51 lines (35 loc) · 3.03 KB

CLIPVisionLoaderDisTorch2MultiGPU

The CLIPVisionLoaderDisTorch2MultiGPU node is used to load CLIP Vision models with DisTorch2 distributed tensor allocation, enabling advanced multi-device VRAM management to handle larger vision encoder models across multiple GPUs.

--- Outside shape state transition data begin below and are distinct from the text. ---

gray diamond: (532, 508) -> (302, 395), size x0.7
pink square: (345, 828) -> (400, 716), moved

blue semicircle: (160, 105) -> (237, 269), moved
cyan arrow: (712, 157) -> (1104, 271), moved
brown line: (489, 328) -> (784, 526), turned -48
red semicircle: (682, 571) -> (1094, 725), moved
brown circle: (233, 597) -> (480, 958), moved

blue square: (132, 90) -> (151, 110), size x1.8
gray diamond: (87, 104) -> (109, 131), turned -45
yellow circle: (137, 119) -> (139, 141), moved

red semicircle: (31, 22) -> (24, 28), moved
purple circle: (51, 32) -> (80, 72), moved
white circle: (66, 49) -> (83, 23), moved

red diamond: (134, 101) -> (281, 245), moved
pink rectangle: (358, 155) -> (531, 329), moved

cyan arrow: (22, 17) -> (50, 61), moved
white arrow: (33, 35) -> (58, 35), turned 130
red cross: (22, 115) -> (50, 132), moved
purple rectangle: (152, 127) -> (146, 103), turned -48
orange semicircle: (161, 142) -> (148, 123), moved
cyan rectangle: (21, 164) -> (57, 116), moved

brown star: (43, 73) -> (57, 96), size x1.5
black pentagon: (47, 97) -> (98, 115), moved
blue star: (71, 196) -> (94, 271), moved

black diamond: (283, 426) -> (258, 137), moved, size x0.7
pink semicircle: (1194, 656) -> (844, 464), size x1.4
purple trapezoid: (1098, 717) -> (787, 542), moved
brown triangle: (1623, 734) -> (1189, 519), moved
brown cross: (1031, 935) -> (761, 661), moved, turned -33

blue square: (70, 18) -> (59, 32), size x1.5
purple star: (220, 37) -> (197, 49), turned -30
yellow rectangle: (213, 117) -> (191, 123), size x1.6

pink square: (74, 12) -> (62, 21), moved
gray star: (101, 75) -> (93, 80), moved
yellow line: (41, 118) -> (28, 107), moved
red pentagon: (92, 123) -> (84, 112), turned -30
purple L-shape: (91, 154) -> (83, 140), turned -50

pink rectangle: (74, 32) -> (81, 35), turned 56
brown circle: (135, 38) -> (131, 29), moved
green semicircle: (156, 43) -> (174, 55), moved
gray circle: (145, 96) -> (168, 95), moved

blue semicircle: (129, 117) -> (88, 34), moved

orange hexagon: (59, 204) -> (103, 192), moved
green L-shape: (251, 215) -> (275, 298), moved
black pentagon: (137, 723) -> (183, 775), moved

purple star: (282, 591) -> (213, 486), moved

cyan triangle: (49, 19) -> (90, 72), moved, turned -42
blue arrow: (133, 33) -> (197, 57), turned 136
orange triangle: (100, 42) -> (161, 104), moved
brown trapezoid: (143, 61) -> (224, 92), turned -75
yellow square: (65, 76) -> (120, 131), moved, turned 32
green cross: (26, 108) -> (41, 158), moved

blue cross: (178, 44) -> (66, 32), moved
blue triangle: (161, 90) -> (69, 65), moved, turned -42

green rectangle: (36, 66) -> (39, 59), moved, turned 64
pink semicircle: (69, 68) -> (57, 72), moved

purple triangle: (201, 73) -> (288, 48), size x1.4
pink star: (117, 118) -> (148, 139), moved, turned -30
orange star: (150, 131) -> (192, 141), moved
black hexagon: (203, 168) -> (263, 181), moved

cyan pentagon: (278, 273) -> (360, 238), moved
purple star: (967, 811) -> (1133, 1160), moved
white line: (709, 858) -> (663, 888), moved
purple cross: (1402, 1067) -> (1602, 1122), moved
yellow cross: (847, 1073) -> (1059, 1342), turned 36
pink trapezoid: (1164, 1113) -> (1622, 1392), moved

This node automatically detects models located in the ComfyUI/models/clip_vision folder, and it will also read models from additional paths configured in the extra_model_paths.yaml file. Sometimes, you may need to refresh the ComfyUI interface to allow it to read the model files from the corresponding folder.

Inputs

Parameter Data Type Description
clip_vision STRING The name of the CLIP Vision model to load.
device STRING Target device for vision encoder compute operations (e.g., 'cuda:0', 'cuda:1', 'cpu'). Selected from available devices on your system.
virtual_vram_gb FLOAT Amount of virtual VRAM in gigabytes to allocate for distributed tensor management (default: 4.0, range: 0.0-128.0).
donor_device STRING Device to donate VRAM from when allocating virtual memory (default: 'cpu').
expert_mode_allocations STRING Advanced allocation string for expert users to manually specify device/ratio distributions (e.g., 'cuda:0,50%;cpu,*').
eject_models BOOLEAN Whether to unload ALL models from the target device before loading this model, enabling deterministic model eviction for testing and memory management (default: true).

Outputs

Output Name Data Type Description
CLIP_VISION CLIP_VISION The loaded CLIP Vision model with DisTorch2 distributed allocation applied.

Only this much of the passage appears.